Permanent Insurance
• This type of insurance combines death benefits with an accumulation feature.
• The buyer of a permanent policy pays more in the early years than for term
insurance, but the money not needed to pay for the cost of the death benefit
accumulates at interest.
• If the policy is surrendered before the insured dies, there may be a cash value
paid to the policy owner.
Important Point
As a general rule, it is not a good idea to buy permanent life insurance if policy
owner plans to surrender early.
• If all premiums are paid, permanent insurance usually lasts for the whole life of a
person, and pays death benefits to the beneficiaries named in the policy upon the
death of the insured.
• The cash value can be used as loan collateral for borrowing funds at the interest rate
specified in the policy. Any outstanding loans are deducted from policy proceeds at
death or surrender. Some of these products may enjoy tax advantages.
• A policy lapse or surrender may create a taxable event and may generate a Form
1099.
Some of the most popular types of cash value insurance are described below:
Whole Life Insurance
Whole life policies are a type of permanent life insurance that offer protection
throughout a lifetime—that is for a person’s whole life. The individual pays the
same scheduled premium from the day he/she buys the policy.
There is no need to renew whole life policies. As long as policy owner pays
the premium when due, the policy remains in force throughout the insured’s
life or until the policy owner cashes it in.
The scheduled premium may be level or increase after a fixed time period,
but the premium will not change from the amount shown in the policy
schedule. It is important that the policy owner look at the policy schedule and
understand what his/her premium payments will be and that he/she can afford
them.
An insurance company will base the premium on the insured’s age at the time
of purchase. Initially, the premium for a whole life policy will be higher than
that for a term policy. The policy owner likely will pay a lower premium when
the insured is older, if the policy owner keeps the policy for a long time. Part
of each premium payment goes to the cash value growth, part for the death
benefit, and part for expenses such as commissions and administrative costs.
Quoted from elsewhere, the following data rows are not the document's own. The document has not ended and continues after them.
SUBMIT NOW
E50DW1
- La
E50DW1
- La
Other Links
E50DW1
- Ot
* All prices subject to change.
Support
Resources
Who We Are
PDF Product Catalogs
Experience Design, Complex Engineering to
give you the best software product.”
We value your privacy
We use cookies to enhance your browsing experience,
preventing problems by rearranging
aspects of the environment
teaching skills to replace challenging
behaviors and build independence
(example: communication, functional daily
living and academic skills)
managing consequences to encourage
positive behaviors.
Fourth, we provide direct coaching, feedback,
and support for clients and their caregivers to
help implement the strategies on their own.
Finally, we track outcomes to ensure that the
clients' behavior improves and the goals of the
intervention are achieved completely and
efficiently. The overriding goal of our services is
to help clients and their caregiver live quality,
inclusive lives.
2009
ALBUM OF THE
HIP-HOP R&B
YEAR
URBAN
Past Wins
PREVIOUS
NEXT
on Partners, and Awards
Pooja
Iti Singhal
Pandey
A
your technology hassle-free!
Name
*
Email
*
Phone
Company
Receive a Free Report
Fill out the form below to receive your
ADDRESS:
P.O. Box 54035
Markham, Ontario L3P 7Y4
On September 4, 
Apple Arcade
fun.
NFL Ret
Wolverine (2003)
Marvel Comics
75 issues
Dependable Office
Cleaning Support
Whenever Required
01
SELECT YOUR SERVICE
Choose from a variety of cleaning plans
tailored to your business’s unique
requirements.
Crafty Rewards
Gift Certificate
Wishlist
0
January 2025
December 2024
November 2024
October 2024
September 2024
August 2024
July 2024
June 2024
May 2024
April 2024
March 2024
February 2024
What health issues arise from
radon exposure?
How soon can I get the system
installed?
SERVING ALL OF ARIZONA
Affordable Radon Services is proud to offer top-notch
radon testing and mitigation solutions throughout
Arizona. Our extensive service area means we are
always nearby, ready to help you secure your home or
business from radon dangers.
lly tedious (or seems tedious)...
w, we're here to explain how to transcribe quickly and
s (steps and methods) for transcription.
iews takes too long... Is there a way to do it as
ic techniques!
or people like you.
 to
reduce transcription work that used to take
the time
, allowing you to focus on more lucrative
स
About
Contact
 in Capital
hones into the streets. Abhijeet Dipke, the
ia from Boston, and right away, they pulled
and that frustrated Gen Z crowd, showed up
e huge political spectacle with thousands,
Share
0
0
The applicant should be provided the company’s history of projected
dividends versus paid dividends.
There are two types of traditional whole life policies:
Nonparticipating policies provide a schedule of guaranteed premiums
and death benefits and a table of guaranteed values, but they pay no
dividends.
Participating policies guarantee premiums, death benefits, and cash
values, and may also pay policy dividends. Because of the dividend
feature, premiums tend to be higher. Policy owners have several options
for using policy dividends, including:
• Letting the dividends accumulate with interest
• Taking the dividends in cash
• Using the dividends to pay toward the premium, buying permanent
paid-up additions, or buying a combination of one-year term and
additional permanent paid-up additions.
Some companies fail to pay dividends at the originally projected rate,
while others exceed their original projections. When making purchase
decisions, the prospect should remember that dividends are not
guaranteed and may differ from those shown in illustrations.
Endowment Insurance is the third of the basic whole life insurance
policies. This policy specifies a time period and if the policyholder dies
within this specified time period, the policy proceeds are paid to the
beneficiary; if not, the proceeds are paid to the policyholder.